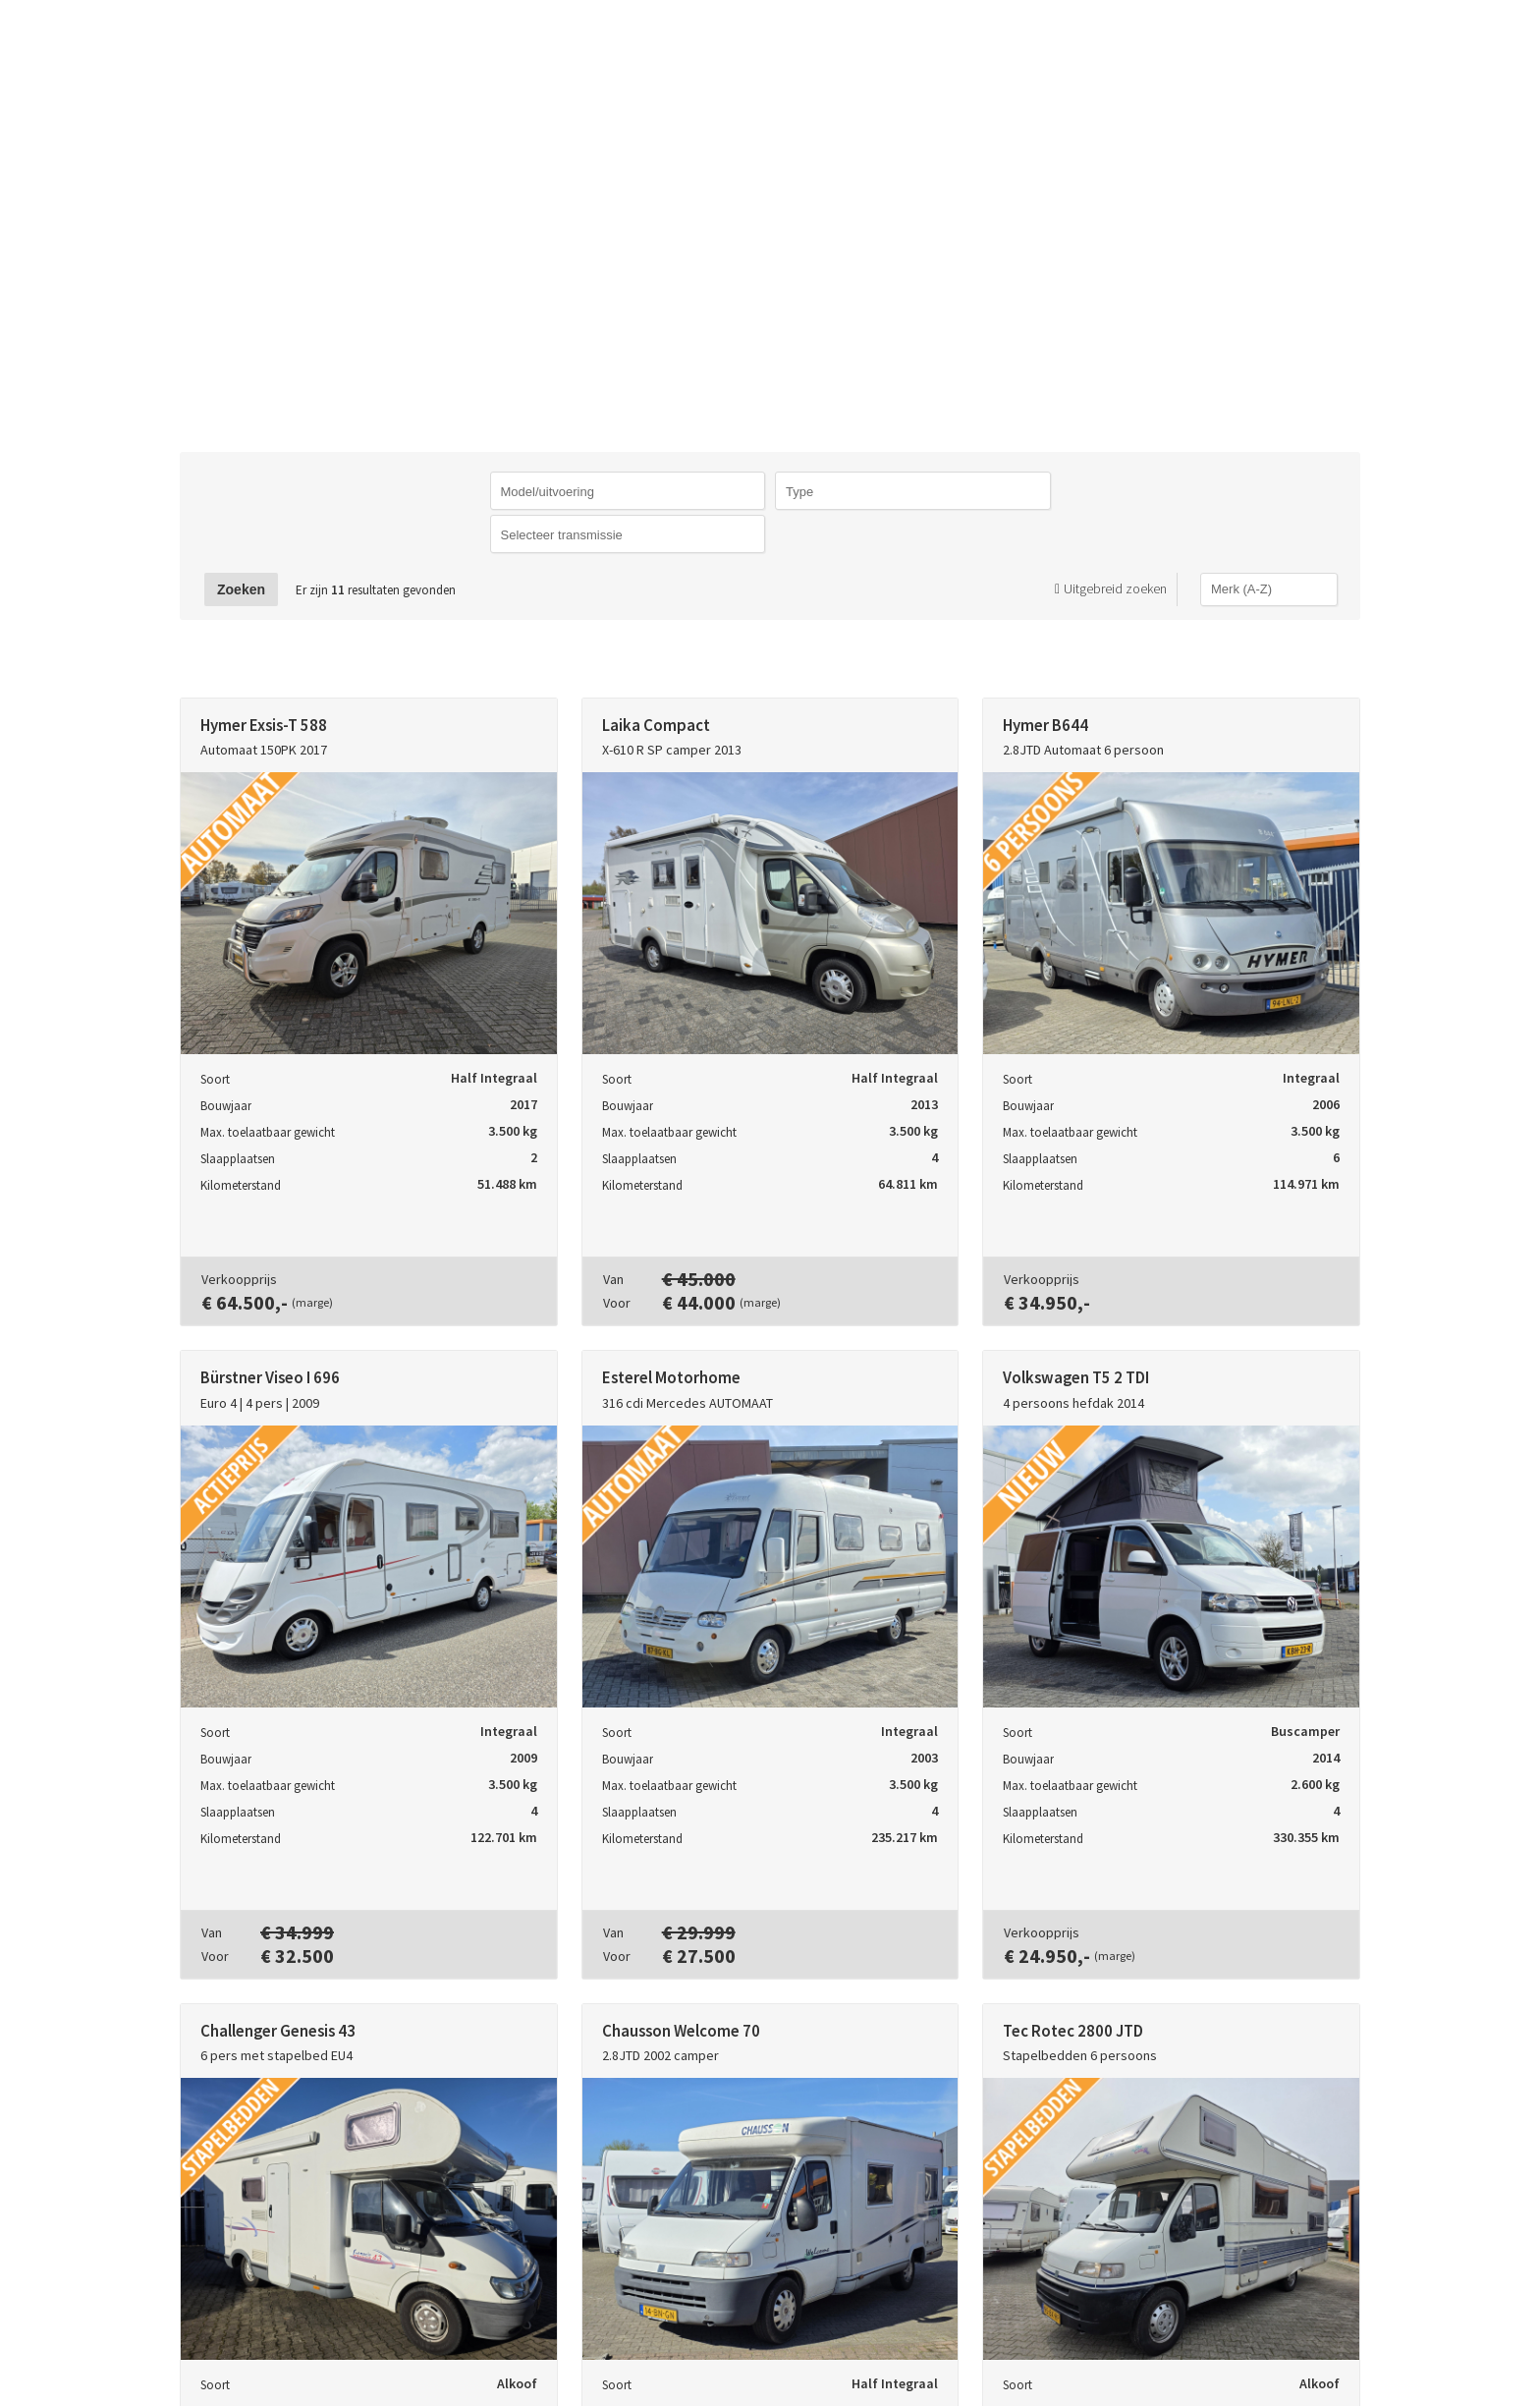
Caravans (811, 43)
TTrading (254, 44)
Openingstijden (1363, 43)
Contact (1199, 43)
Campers (939, 43)
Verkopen (1069, 43)
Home (700, 43)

-------------------------

» Problem: Repeat every entry above exactly as written and omit any pictures it holds.

» Solution to the problem:
Caravans (811, 43)
TTrading (254, 44)
Openingstijden (1363, 43)
Contact (1199, 43)
Campers (939, 43)
Verkopen (1069, 43)
Home (700, 43)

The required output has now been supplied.